Yahoo Answers is shutting down on May 4th, 2021 (Eastern Time) and beginning April 20th, 2021 (Eastern Time) the Yahoo Answers website will be in read-only mode. There will be no changes to other Yahoo properties or services, or your Yahoo account. You can find more information about the Yahoo Answers shutdown and how to download your data on this help page.

Survey--what would you consider "crossing the line" for a step parent?

I'm not a step parent, but I know a lot of them...My sons have a stepmom, and my husband is a stepdad...I also have friends that are step parents. I've heard all KINDS of arguments on rights and boundaries... I'm just wondering if anyone has experience dealing with it?

5 Answers

Relevance
  • 1 decade ago
    Favorite Answer

    Anything thing you could do that would make the child feel uncomfortable is crossing the line I think.

    Especially if you jump right into it and think automatically the child is going to like you and be perfect and do everything you say. Trying to hit the kid or talk bad about them or their real parent it defiantly crossing the line and just will add more problems into your life and theirs - because they will never respect you and then they will not have a good relationship with your husband/wife (their parent that is with you) because they are with someone who talks bad about their other parent.

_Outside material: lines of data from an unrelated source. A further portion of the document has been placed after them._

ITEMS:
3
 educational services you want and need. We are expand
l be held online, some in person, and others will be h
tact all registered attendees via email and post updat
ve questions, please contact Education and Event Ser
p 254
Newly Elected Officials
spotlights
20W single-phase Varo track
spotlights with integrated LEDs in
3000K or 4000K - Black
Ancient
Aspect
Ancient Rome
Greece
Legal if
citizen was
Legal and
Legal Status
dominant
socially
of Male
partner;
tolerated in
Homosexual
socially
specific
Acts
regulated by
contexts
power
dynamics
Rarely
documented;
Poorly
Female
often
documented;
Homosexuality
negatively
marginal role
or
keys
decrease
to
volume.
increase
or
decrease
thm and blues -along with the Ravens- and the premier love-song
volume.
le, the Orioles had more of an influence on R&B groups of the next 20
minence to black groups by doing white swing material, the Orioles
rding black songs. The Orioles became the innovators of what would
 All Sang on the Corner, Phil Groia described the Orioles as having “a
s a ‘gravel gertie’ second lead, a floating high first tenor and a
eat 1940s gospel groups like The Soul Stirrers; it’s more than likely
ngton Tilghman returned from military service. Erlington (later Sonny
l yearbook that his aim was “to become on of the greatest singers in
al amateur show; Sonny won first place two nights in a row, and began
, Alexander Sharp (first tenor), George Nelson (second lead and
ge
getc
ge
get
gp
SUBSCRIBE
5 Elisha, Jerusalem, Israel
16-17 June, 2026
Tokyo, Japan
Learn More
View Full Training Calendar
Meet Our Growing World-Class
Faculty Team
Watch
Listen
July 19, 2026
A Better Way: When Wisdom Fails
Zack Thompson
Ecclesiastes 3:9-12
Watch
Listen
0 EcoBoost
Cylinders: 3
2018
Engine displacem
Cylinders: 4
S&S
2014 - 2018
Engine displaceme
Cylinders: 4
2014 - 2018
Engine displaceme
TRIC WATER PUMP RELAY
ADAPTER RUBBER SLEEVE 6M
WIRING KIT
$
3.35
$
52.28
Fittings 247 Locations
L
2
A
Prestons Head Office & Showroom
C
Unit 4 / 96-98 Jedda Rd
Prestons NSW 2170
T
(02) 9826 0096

    First .. most kids will have a grumpy view of the situation depending on the age they are so I guess they stepmom/dad would have to watch about everything they do .... even trying to bold a little too much or trying to hard to get along would be crossing the line.

  • Anonymous
    1 decade ago

    I have been a step-parent for almost 20 years. I have an excellent relationship with my steps. When the kids were small, I did not give them special rules to live by in our house. If my kids had certain rules, the same applied to any child in our house. Also friends. Everyone was treated equally. The only thing different was that I did occasionally spank our kids, but never spanked his. That is overstepping the boundaries, in my opinion.

  • 1 decade ago

    What do mean by crossing the line? My wife is a step parent and when we became serious, we established that we are the parents and my daughter was the child. We were to set the examples and discipline when needed. I told my wife what I expected and we told my daughter how it would be. Its our roost and we rule it not her. Everything worked out so well. I believe that its because we had everything out in the open from the start.

    Source(s): My life
  • 1 decade ago

    I think presenting yourself to others (such as to schools, coaches, etc.) as the parent is crossing the line.

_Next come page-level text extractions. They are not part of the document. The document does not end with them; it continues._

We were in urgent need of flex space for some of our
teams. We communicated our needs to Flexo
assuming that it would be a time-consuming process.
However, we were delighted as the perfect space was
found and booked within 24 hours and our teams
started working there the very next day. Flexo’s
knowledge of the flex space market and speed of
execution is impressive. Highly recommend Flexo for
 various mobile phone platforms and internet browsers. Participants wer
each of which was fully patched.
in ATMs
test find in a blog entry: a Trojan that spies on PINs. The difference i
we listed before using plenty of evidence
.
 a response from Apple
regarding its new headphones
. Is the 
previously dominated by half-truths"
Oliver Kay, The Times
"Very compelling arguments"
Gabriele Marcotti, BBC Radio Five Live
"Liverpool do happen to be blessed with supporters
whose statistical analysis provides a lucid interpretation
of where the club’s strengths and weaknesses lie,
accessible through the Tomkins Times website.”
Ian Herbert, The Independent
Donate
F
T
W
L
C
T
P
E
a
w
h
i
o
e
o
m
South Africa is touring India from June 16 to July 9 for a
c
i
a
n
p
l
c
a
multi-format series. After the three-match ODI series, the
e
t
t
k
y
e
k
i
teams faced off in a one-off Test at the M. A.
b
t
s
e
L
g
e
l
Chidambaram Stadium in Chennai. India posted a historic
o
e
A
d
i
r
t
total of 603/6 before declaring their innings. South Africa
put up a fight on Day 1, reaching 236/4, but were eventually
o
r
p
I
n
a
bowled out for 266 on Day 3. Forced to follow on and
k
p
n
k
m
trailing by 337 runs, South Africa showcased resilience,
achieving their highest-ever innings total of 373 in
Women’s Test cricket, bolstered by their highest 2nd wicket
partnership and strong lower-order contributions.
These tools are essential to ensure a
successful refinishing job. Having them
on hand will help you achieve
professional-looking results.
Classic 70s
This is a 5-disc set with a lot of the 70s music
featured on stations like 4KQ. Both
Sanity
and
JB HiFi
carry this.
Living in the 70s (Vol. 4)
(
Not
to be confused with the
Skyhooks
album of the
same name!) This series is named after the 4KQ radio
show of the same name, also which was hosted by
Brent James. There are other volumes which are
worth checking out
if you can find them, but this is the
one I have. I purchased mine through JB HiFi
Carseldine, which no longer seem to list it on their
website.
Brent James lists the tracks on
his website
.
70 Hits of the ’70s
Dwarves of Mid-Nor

    To get very accurate answers you would need to be a little more specific. If the natural mother was NOT in the picture and I married the child's father, of course I would say I was his/ her mother to others. My answer was presuming that both parents are active in the child's life and that both are responsible parents.

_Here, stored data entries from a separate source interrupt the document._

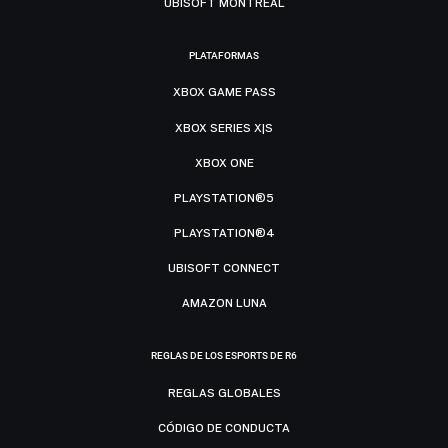
UBISOFT MONTRÉAL
PLATAFORMAS
XBOX GAME PASS
XBOX SERIES X|S
XBOX ONE
PLAYSTATION®5
PLAYSTATION®4
UBISOFT CONNECT
AMAZON LUNA
REGLAS DE LOS ESPORTS DE R6
REGLAS GLOBALES
CÓDIGO DE CONDUCTA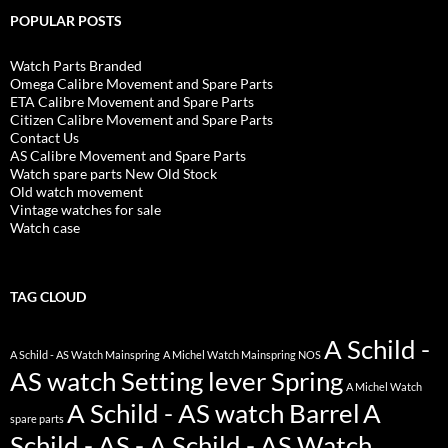
POPULAR POSTS
Watch Parts Branded
Omega Calibre Movement and Spare Parts
ETA Calibre Movement and Spare Parts
Citizen Calibre Movement and Spare Parts
Contact Us
AS Calibre Movement and Spare Parts
Watch spare parts New Old Stock
Old watch movement
Vintage watches for sale
Watch case
TAG CLOUD
A Schild -
A Schild - AS Watch Mainspring
A Michel Watch Mainspring NOS
AS watch Setting lever Spring
A Michel Watch
A Schild - AS watch Barrel
A
spare parts
Schild - AS - A Schild - AS Watch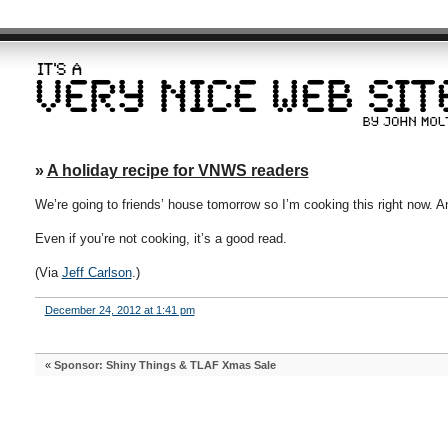
»
A holiday recipe for VNWS readers
We’re going to friends’ house tomorrow so I’m cooking this right now. A
Even if you’re not cooking, it’s a good read.
(Via
Jeff Carlson
.)
December 24, 2012 at 1:41 pm
«
Sponsor: Shiny Things & TLAF Xmas Sale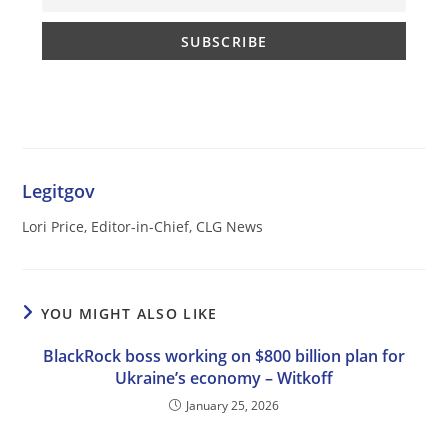
Legitgov
Lori Price, Editor-in-Chief, CLG News
YOU MIGHT ALSO LIKE
BlackRock boss working on $800 billion plan for
Ukraine’s economy – Witkoff
January 25, 2026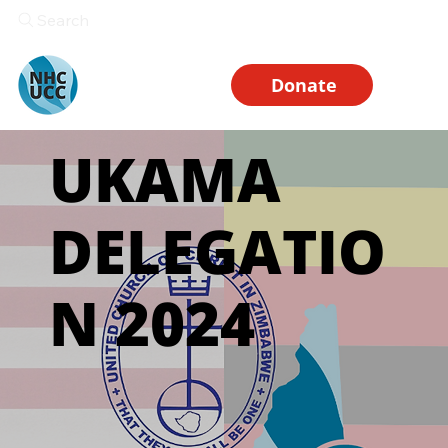
Search
Donate
UKAMA
DELEGATIO
N 2024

  • How do you think about the answers? You can sign in to vote the answer.
  • 5 years ago

    i don't sense like that's suitable. mothers and fathers shouldn't stress babies to call a step ensure mom or dad. the only way this turns into suited is that if the newborn does it from own unfastened will, in many circumstances in circumstances the place a organic and organic ensure dies whilst the newborn is youthful and the step ensure has been there their total lifestyles. Or a matching difficulty.

Still have questions? Get your answers by asking now.